Nokia has embraced the use of consumer mobile devices in the enterprise and is increasingly making use of Web 2.0 tools, including blogs, wikis and social networking sites, according to the CIO of the mobile operator.
But John Clarke, who is Nokia's CIO and senior vice president, said Web 2.0 and mobility were not yet natural partners and there was much still to be done.
Speaking at a Gartner event earlier this month, Clarke described the explosive growth of mobility as contributing towards today's "liquid professional workplace".
"The world is going mobile," said Clarke. It has taken just 10 years for the mobile industry to reach 3 billion subscribers, he added. Of these, 850 million devices are Nokia devices. "The number of mobile phones in the world exceeds the number of toothbrushes."
Further, these mobile devices are growing more powerful, with vaster memories and multiple functions such as internet connectivity, and are "invading the workplace".
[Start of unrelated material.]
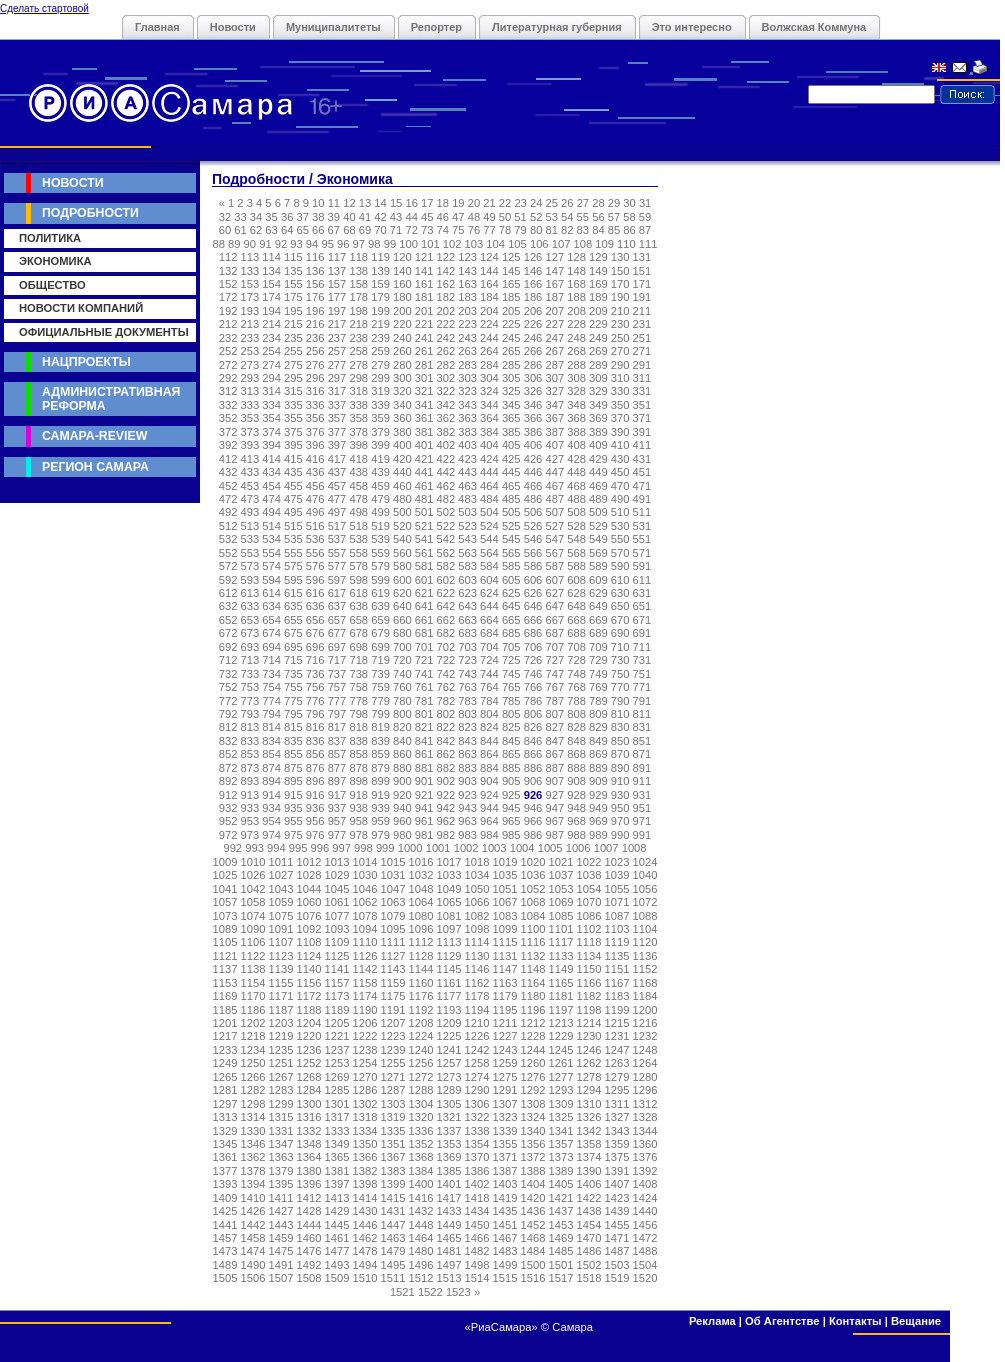 The width and height of the screenshot is (1005, 1362). I want to click on 1295, so click(617, 1090).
"Most new recruits, part of Generation Y and the digital natives, will bring a multimedia mobile device into the enterprise," said Clarke.
Clarke also said Web 2.0 applications could provide enterprises with a real opportunity, as mobiles are becoming an essential intelligent media device for the end user.
Internally, Nokia has also embraced blogs and wikis as a management and collaboration tool, where employees and teams can "gather information and turn it into something meaningful".
Clarke also praised Facebook as a useful tool for enterprises. "New employees can bring Facebook to the enterprise, and bring all their contacts with them. Think about the way corporations use phonebooks today – new employees are given a blank phonebook tool to enter in their contacts." These traditional tools, according to Clarke, provide limited functionality for networking and reaching new contacts. "The old blank phonebook destroys the concept of social networking. Facebook, or the social phonebook, is an opportunity."
But Clarke said Web 2.0 applications still have a way to go before being ready for mobile devices. "The PC-based approach of Web 2.0 applications doesn't work for mobiles."